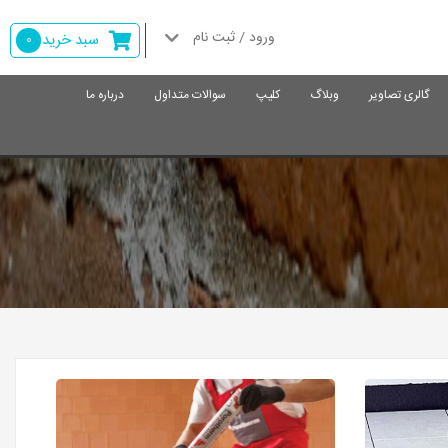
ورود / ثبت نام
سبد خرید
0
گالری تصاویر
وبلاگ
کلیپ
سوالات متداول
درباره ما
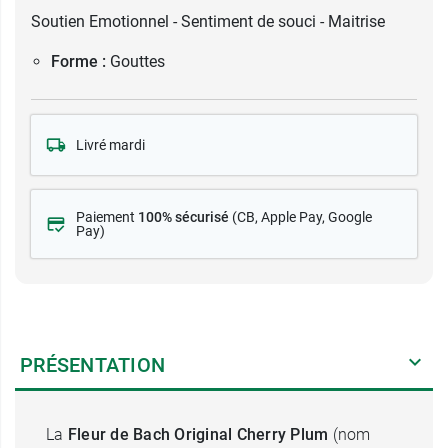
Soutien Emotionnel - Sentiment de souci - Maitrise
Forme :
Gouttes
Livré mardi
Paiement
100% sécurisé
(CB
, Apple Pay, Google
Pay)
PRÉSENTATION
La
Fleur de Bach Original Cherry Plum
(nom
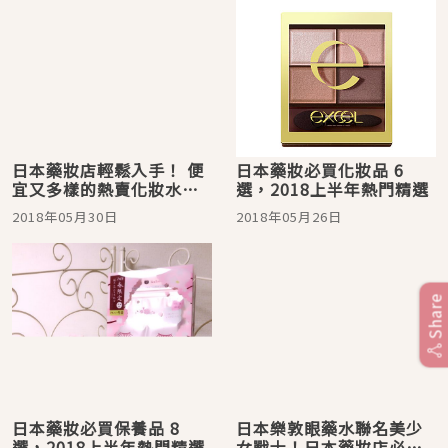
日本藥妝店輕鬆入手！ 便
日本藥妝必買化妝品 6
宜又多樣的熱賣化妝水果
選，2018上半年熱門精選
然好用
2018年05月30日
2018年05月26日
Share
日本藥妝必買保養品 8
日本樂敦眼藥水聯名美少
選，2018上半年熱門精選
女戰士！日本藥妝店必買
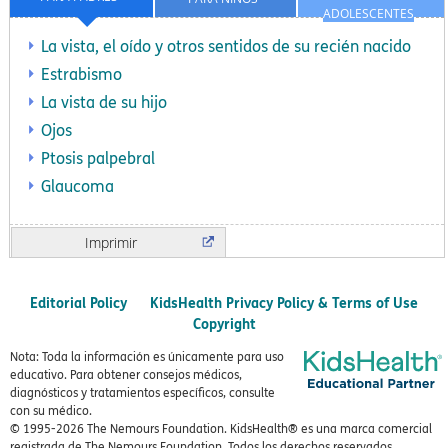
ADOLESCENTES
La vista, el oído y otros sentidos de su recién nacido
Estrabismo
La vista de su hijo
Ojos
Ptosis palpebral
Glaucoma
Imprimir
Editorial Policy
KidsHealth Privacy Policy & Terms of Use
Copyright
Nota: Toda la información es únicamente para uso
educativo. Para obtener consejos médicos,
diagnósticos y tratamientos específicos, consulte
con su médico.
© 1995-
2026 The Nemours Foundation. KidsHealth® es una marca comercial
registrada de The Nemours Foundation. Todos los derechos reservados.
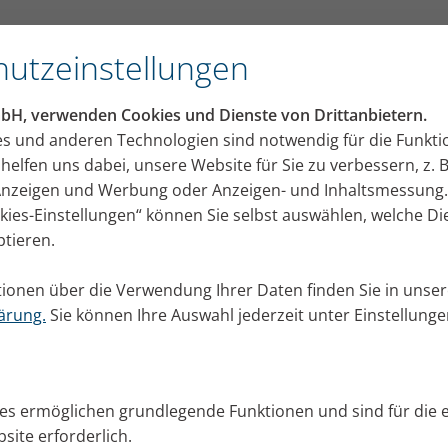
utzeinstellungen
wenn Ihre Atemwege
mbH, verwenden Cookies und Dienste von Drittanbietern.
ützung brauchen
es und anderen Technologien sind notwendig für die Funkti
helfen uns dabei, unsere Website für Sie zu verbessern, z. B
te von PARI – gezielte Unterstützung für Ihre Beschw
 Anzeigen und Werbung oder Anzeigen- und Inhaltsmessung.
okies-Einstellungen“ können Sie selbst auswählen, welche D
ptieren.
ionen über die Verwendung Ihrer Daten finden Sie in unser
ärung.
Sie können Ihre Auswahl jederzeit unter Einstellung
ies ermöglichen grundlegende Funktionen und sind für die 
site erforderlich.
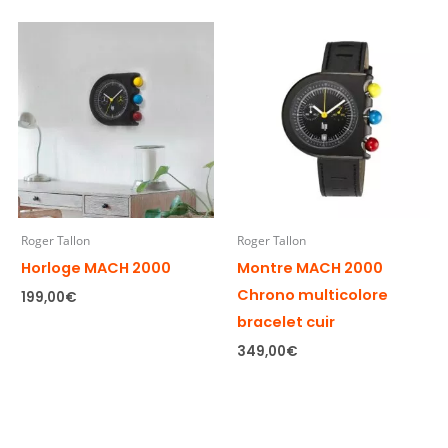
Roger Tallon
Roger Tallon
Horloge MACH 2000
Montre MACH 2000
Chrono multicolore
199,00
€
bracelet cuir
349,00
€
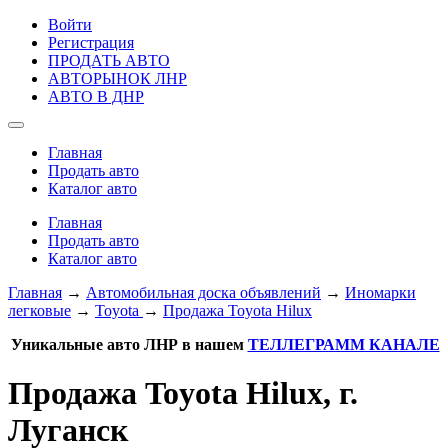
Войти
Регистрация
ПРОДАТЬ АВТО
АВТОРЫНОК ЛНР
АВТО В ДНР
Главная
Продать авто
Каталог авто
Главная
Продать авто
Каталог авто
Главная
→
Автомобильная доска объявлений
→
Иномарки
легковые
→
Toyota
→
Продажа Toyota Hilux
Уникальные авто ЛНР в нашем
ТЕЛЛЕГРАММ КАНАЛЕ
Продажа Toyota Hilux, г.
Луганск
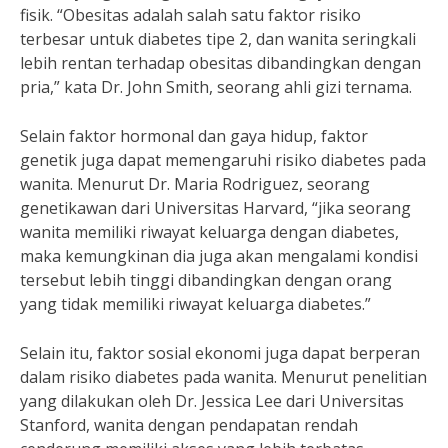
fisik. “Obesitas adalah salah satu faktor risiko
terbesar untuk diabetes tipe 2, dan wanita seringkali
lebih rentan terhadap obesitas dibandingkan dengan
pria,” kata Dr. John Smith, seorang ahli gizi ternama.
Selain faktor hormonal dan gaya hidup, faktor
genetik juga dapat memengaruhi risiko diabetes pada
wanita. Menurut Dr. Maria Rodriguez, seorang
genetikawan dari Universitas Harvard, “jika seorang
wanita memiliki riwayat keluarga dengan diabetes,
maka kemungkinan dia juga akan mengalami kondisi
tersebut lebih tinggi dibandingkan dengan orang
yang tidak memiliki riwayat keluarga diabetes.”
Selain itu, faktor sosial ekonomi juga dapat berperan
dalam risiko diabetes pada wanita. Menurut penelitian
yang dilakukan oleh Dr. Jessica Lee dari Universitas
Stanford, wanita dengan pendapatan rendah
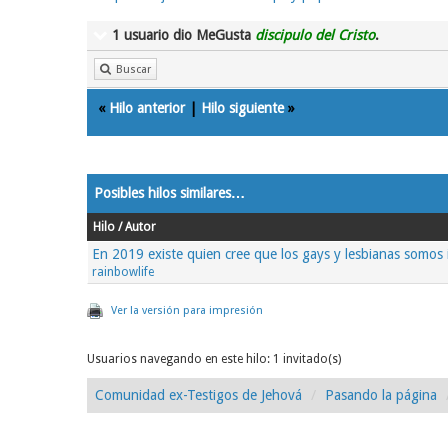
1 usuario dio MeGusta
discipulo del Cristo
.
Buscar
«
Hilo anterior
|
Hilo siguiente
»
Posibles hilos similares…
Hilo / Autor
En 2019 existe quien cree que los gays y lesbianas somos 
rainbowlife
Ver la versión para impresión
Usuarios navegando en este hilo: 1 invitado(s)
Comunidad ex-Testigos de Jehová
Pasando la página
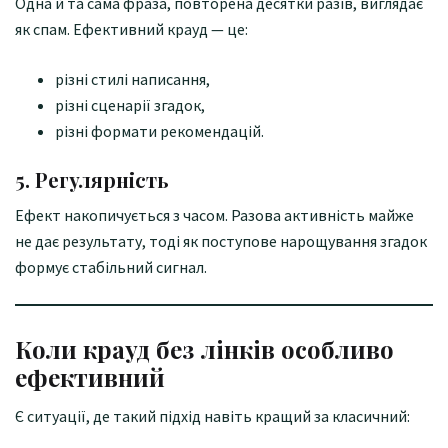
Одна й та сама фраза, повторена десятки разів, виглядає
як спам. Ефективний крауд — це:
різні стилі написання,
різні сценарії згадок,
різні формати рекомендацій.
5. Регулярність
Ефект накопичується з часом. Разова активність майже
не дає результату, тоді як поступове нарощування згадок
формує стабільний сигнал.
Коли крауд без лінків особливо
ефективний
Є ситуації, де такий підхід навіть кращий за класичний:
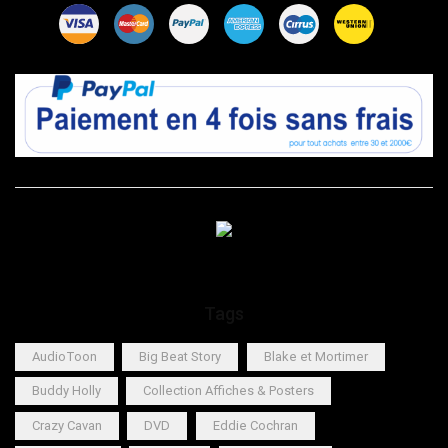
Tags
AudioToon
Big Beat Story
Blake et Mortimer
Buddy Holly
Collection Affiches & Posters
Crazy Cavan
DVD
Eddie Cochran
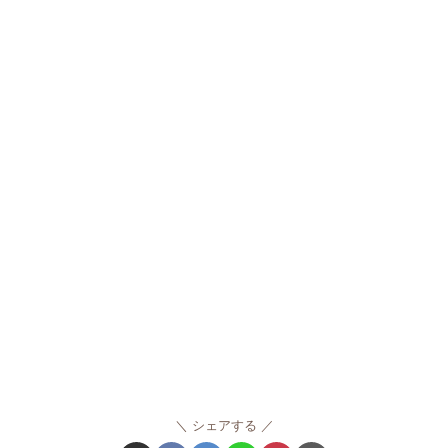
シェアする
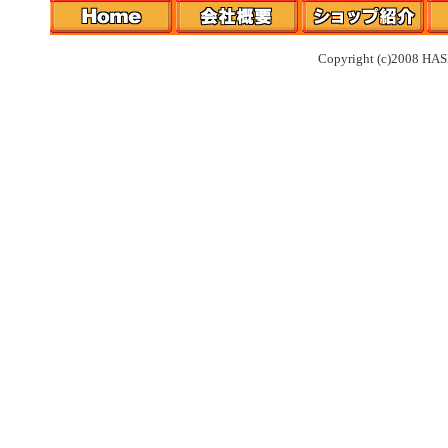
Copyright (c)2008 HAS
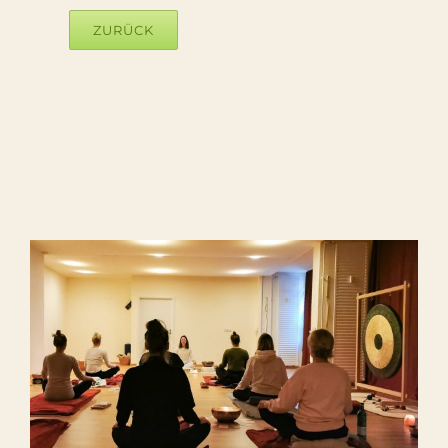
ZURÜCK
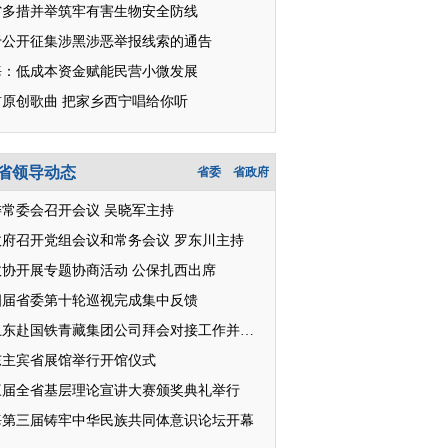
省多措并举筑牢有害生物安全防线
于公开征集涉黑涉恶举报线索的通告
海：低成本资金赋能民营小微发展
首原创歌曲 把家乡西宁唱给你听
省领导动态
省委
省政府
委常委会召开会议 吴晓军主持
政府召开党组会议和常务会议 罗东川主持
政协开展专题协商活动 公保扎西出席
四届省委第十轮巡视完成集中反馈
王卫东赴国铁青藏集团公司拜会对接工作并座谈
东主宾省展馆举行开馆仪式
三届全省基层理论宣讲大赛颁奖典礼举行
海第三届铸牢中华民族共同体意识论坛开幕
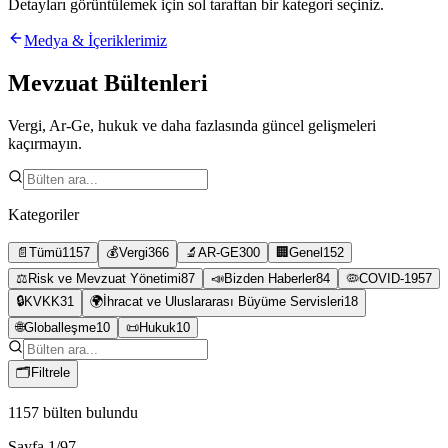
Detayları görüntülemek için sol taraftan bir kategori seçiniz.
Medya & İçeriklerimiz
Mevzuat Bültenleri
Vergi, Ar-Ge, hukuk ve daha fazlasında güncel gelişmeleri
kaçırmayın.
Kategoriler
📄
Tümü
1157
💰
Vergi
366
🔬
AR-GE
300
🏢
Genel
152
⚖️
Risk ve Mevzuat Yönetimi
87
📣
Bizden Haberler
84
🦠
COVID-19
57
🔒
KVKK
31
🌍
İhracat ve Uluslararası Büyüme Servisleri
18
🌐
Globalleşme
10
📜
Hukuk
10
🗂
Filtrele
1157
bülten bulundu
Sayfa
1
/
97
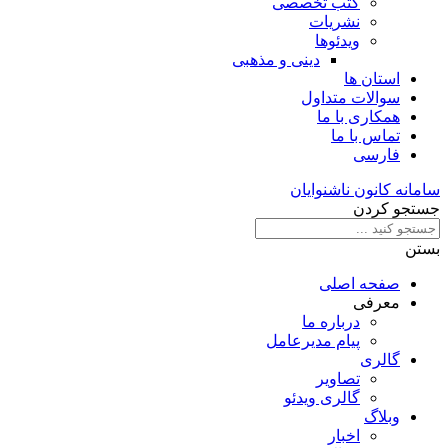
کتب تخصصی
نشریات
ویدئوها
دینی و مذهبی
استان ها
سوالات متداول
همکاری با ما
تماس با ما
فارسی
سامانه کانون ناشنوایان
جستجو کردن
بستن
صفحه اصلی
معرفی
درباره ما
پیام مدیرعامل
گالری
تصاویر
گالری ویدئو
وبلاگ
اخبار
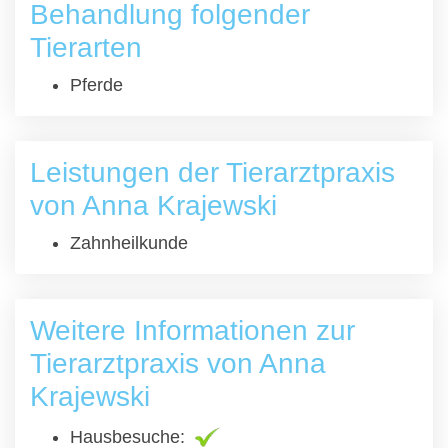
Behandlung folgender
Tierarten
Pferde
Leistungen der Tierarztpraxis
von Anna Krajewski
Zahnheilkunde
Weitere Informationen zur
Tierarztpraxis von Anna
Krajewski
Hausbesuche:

____________

** Assignment **
Reproduce the listing in full and exactly, excluding any pictures it holds.

** Solution to the problem **
ورود / ثبت نام
سبد خرید
0
گالری تصاویر
وبلاگ
کلیپ
سوالات متداول
درباره ما
Soutien Emotionnel - Sentiment de souci - Maitrise
Forme :
Gouttes
Livré mardi
Paiement
100% sécurisé
(CB
, Apple Pay, Google
Pay)
PRÉSENTATION
La
Fleur de Bach Original Cherry Plum
(nom
日本藥妝店輕鬆入手！ 便
日本藥妝必買化妝品 6
宜又多樣的熱賣化妝水果
選，2018上半年熱門精選
然好用
2018年05月30日
2018年05月26日
Share
日本藥妝必買保養品 8
日本樂敦眼藥水聯名美少
選，2018上半年熱門精選
女戰士！日本藥妝店必買
ADOLESCENTES
La vista, el oído y otros sentidos de su recién nacido
Estrabismo
La vista de su hijo
Ojos
Ptosis palpebral
Glaucoma
Imprimir
Editorial Policy
KidsHealth Privacy Policy & Terms of Use
Copyright
Nota: Toda la información es únicamente para uso
educativo. Para obtener consejos médicos,
diagnósticos y tratamientos específicos, consulte
con su médico.
© 1995-
2026 The Nemours Foundation. KidsHealth® es una marca comercial
registrada de The Nemours Foundation. Todos los derechos reservados.
utzeinstellungen
wenn Ihre Atemwege
mbH, verwenden Cookies und Dienste von Drittanbietern.
ützung brauchen
es und anderen Technologien sind notwendig für die Funkti
helfen uns dabei, unsere Website für Sie zu verbessern, z. B
te von PARI – gezielte Unterstützung für Ihre Beschw
 Anzeigen und Werbung oder Anzeigen- und Inhaltsmessung.
okies-Einstellungen“ können Sie selbst auswählen, welche D
ptieren.
ionen über die Verwendung Ihrer Daten finden Sie in unser
ärung.
Sie können Ihre Auswahl jederzeit unter Einstellung
ies ermöglichen grundlegende Funktionen und sind für die 
site erforderlich.
Roger Tallon
Roger Tallon
Horloge MACH 2000
Montre MACH 2000
Chrono multicolore
199,00
€
bracelet cuir
349,00
€
Войти
Регистрация
ПРОДАТЬ АВТО
АВТОРЫНОК ЛНР
АВТО В ДНР
Главная
Продать авто
Каталог авто
Главная
Продать авто
Каталог авто
Главная
→
Автомобильная доска объявлений
→
Иномарки
легковые
→
Toyota
→
Продажа Toyota Hilux
Уникальные авто ЛНР в нашем
ТЕЛЛЕГРАММ КАНАЛЕ
Продажа Toyota Hilux, г.
Луганск
fisik. “Obesitas adalah salah satu faktor risiko
terbesar untuk diabetes tipe 2, dan wanita seringkali
lebih rentan terhadap obesitas dibandingkan dengan
pria,” kata Dr. John Smith, seorang ahli gizi ternama.
Selain faktor hormonal dan gaya hidup, faktor
genetik juga dapat memengaruhi risiko diabetes pada
wanita. Menurut Dr. Maria Rodriguez, seorang
genetikawan dari Universitas Harvard, “jika seorang
wanita memiliki riwayat keluarga dengan diabetes,
maka kemungkinan dia juga akan mengalami kondisi
tersebut lebih tinggi dibandingkan dengan orang
yang tidak memiliki riwayat keluarga diabetes.”
Selain itu, faktor sosial ekonomi juga dapat berperan
dalam risiko diabetes pada wanita. Menurut penelitian
yang dilakukan oleh Dr. Jessica Lee dari Universitas
Stanford, wanita dengan pendapatan rendah
1 usuario dio MeGusta
discipulo del Cristo
.
Buscar
«
Hilo anterior
|
Hilo siguiente
»
Posibles hilos similares…
Hilo / Autor
En 2019 existe quien cree que los gays y lesbianas somos 
rainbowlife
Ver la versión para impresión
Usuarios navegando en este hilo: 1 invitado(s)
Comunidad ex-Testigos de Jehová
Pasando la página
Одна й та сама фраза, повторена десятки разів, виглядає
як спам. Ефективний крауд — це:
різні стилі написання,
різні сценарії згадок,
різні формати рекомендацій.
5. Регулярність
Ефект накопичується з часом. Разова активність майже
не дає результату, тоді як поступове нарощування згадок
формує стабільний сигнал.
Коли крауд без лінків особливо
ефективний
Є ситуації, де такий підхід навіть кращий за класичний:
Tags
AudioToon
Big Beat Story
Blake et Mortimer
Buddy Holly
Collection Affiches & Posters
Crazy Cavan
DVD
Eddie Cochran
シェアする
Copyright (c)2008 HAS
ZURÜCK
省多措并举筑牢有害生物安全防线
于公开征集涉黑涉恶举报线索的通告
海：低成本资金赋能民营小微发展
首原创歌曲 把家乡西宁唱给你听
省领导动态
省委
省政府
委常委会召开会议 吴晓军主持
政府召开党组会议和常务会议 罗东川主持
政协开展专题协商活动 公保扎西出席
四届省委第十轮巡视完成集中反馈
王卫东赴国铁青藏集团公司拜会对接工作并座谈
东主宾省展馆举行开馆仪式
三届全省基层理论宣讲大赛颁奖典礼举行
海第三届铸牢中华民族共同体意识论坛开幕
Detayları görüntülemek için sol taraftan bir kategori seçiniz.
Medya & İçeriklerimiz
Mevzuat Bültenleri
Vergi, Ar-Ge, hukuk ve daha fazlasında güncel gelişmeleri
kaçırmayın.
Kategoriler
📄
Tümü
1157
💰
Vergi
366
🔬
AR-GE
300
🏢
Genel
152
⚖️
Risk ve Mevzuat Yönetimi
87
📣
Bizden Haberler
84
🦠
COVID-19
57
🔒
KVKK
31
🌍
İhracat ve Uluslararası Büyüme Servisleri
18
🌐
Globalleşme
10
📜
Hukuk
10
🗂
Filtrele
1157
bülten bulundu
Sayfa
1
/
97
کتب تخصصی
نشریات
ویدئوها
دینی و مذهبی
استان ها
سوالات متداول
همکاری با ما
تماس با ما
فارسی
سامانه کانون ناشنوایان
جستجو کردن
بستن
صفحه اصلی
معرفی
درباره ما
پیام مدیرعامل
گالری
تصاویر
گالری ویدئو
وبلاگ
اخبار
Behandlung folgender
Tierarten
Pferde
Leistungen der Tierarztpraxis
von Anna Krajewski
Zahnheilkunde
Weitere Informationen zur
Tierarztpraxis von Anna
Krajewski
Hausbesuche:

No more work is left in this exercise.